Le accuse di Tertullo si pongono a un triplice livello: 1. Paolo con la sua predicazione provoca rivolte e sedizioni tra i giudei sparsi nel mondo: il che mina l’ordine pubblico voluto dai romani; 2. Paolo è a capo di una setta: i nazorei, che per le istituzioni giudaiche va considerate alla stregua di un movimento eversivo ed eretico; 3. Paolo ha profanato il tempio introducendovi persone non ebraiche. Ora, se non fosse stato per il tribuno Lisia, il problema sarebbe già stato risolto, fa capire esplicitamente Tertullo, seppure questi versetti non siano riportati in tutti i manoscritti.

Come s’è precedentemente visto, la profanazione del tempio era stata un’accusa inventata a bella posta per poter immediatamente giustiziare Paolo sul posto, e il linciaggio sarebbe avvenuto se non fossero intervenuti i romani. Roma tuttavia aveva concesso alle guardie del tempio di arrestare chiunque lo violasse.

Il riferimento alla setta dei nazorei probabilmente è stato fatto perché ai tempi di Pilato questa setta, guidata da Gesù, costituì per i romani un problema politico di non poco conto, e prima che i cristiani venissero chiamati «cristiani» (ciò che accadde per la prima volta ad Antiochia, cfr At 11,26), essi venivano appunto chiamati «nazareni» o «nazorei».

Tuttavia, questa «setta» non esisteva più, in quanto la comunità guidata da Giacomo, che pur ne aveva ereditato le motivazioni ideali, era diventata un’altra cosa, e quella guidata da Paolo una cosa ancora più lontana da quelle motivazioni, tant’è che se davvero avesse «fomentato continue rivolte tra tutti i Giudei» (v. 5), al punto da costituire una minaccia per l’ordine pubblico, difficilmente i romani sarebbero rimasti a guardare, come infatti non fecero a Filippi (At 16,22) e come invece fecero nell’Acaia (At 19,14), rendendosi conto che Paolo era politicamente inoffensivo.
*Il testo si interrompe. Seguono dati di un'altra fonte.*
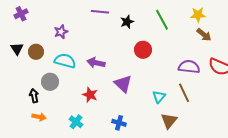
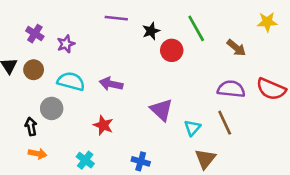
purple cross: (21, 14) -> (35, 34), moved, turned -32
yellow star: (198, 15) -> (267, 22), moved
brown arrow: (204, 35) -> (236, 48), moved
red circle: (143, 50) -> (172, 50), moved
purple triangle: (123, 84) -> (161, 110), moved

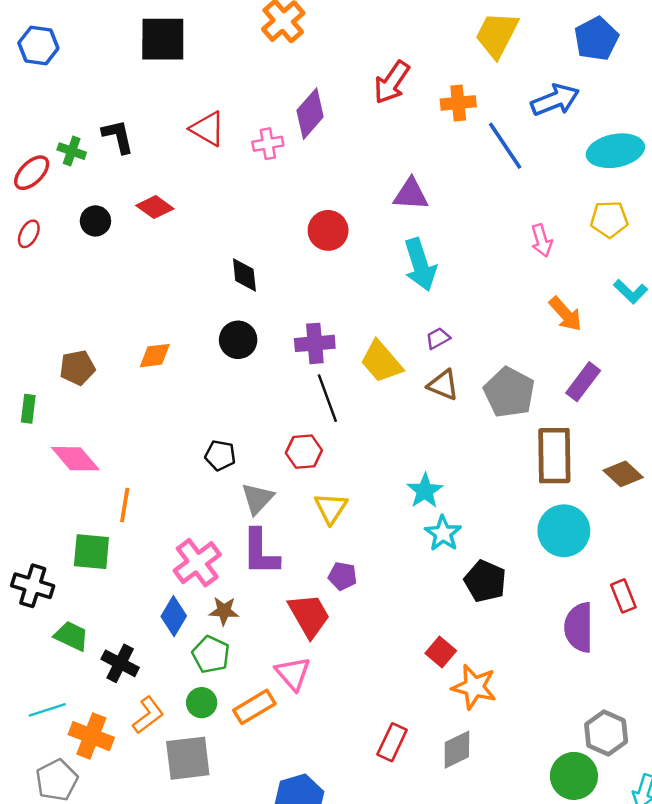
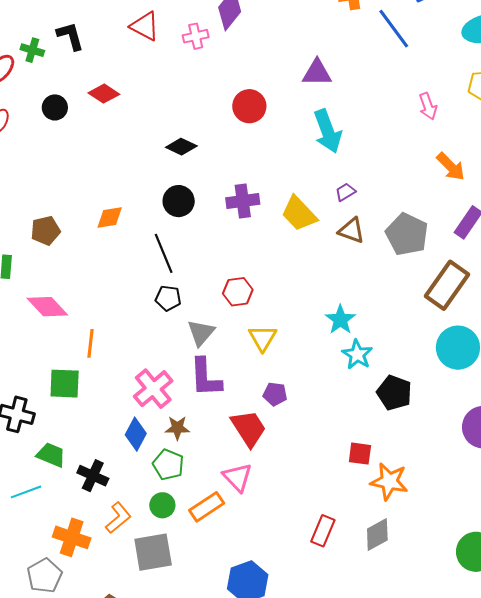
black diamond: (244, 275) -> (181, 147), turned -56
black line: (327, 398) -> (164, 253), moved
brown rectangle: (554, 456) -> (447, 285), turned 39
red square: (441, 652) -> (360, 454), turned -30
cyan line: (47, 710) -> (26, 492), moved

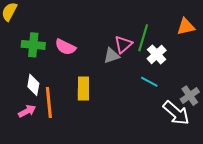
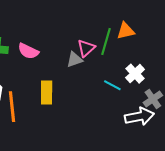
orange triangle: (186, 27) -> (126, 31), moved
white cross: (157, 54) -> (135, 74), moved
white arrow: (176, 113) -> (139, 116), turned -52

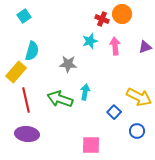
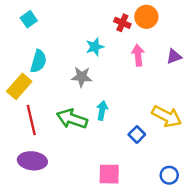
cyan star: (90, 41) -> (95, 47), moved
blue circle: (137, 131) -> (169, 175), moved

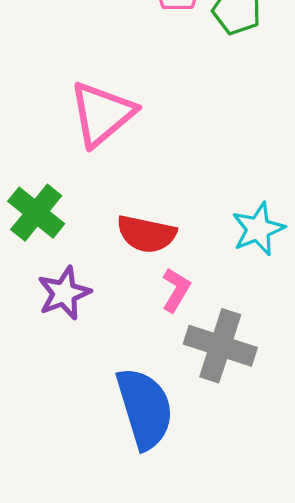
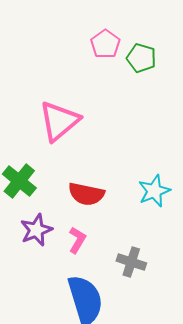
pink L-shape: (176, 290) -> (77, 240), moved
gray cross: (220, 346) -> (131, 262), size x0.7

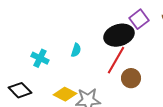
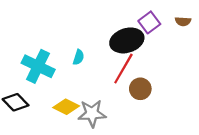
cyan cross: (40, 58) -> (38, 66), size x1.6

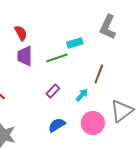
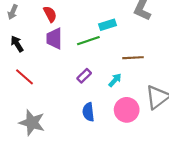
brown line: (99, 74) -> (133, 58), turned 66
blue semicircle: (57, 125) -> (88, 112), turned -66

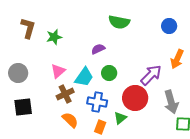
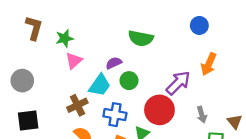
green semicircle: (119, 22) -> (141, 38), moved
purple semicircle: (98, 49) -> (114, 63), moved
pink triangle: (58, 71) -> (74, 61), moved
gray arrow: (171, 102) -> (202, 115), size x0.6

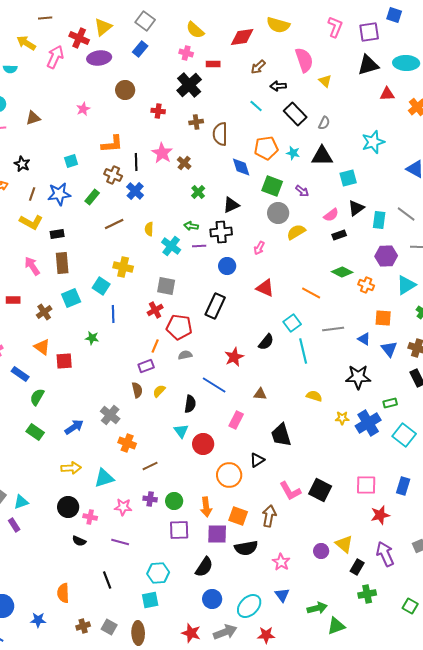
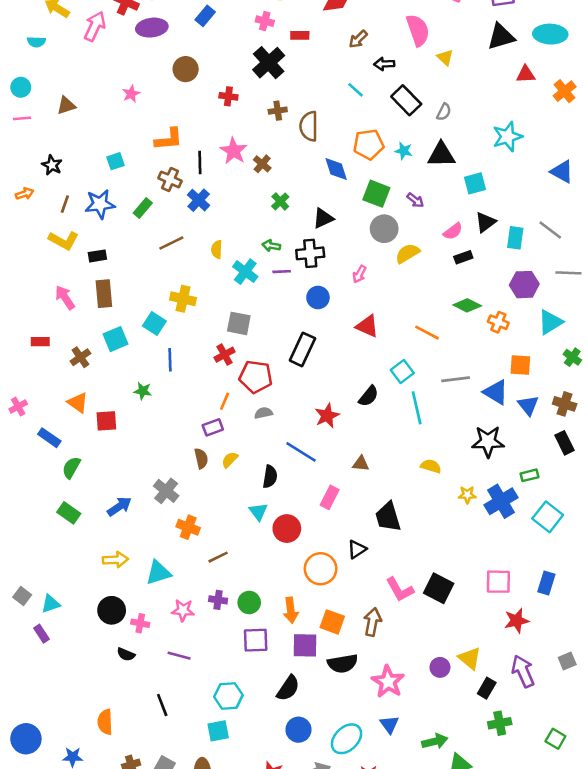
blue triangle: (364, 339) -> (496, 392), size x1.5
pink star: (281, 562) -> (388, 682), size x1.4

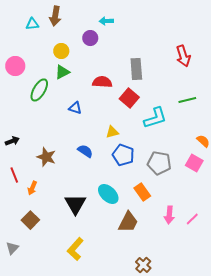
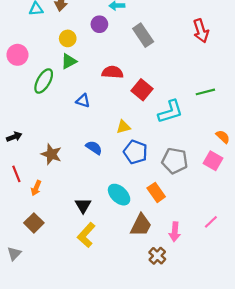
red arrow: (183, 56) -> (201, 31), moved
gray rectangle: (136, 69) -> (143, 35), moved, turned -30
black triangle: (75, 204) -> (83, 206), size x0.7
pink arrow: (169, 215) -> (175, 232), moved
yellow L-shape: (75, 249) -> (86, 235), moved
brown cross: (143, 265) -> (157, 256), moved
Quando Paolo inizia a difendersi, appare evidente che, prima dell’arrivo di questa delegazione, Felice non l’aveva mai interrogato. Anche l’apostolo, avvocato di se stesso, cerca di accattivarsi le simpatie di Felice, esaltando di quest’ultimo il ruolo di giudice (tralasciando quello di riformatore), cioè sostanzialmente facendogli capire, visto che governa «da molti anni» (v. 10), che in un territorio difficile come quello, non può che essere un «buon giudice».

Paolo si discolpa dalla principale accusa che può interessare un giudice romano: aver provocato sommosse e sedizioni, dando come prova il fatto che a Gerusalemme egli si era recato solo dodici giorni prima, venendo da un lungo viaggio compiuto in luoghi remoti e coll’intenzione di «portare elemosine» al suo popolo e «per offrire sacrifici (al tempio)» (v. 17). Neanche se avesse voluto, avrebbe potuto fare ciò di cui l’accusavano.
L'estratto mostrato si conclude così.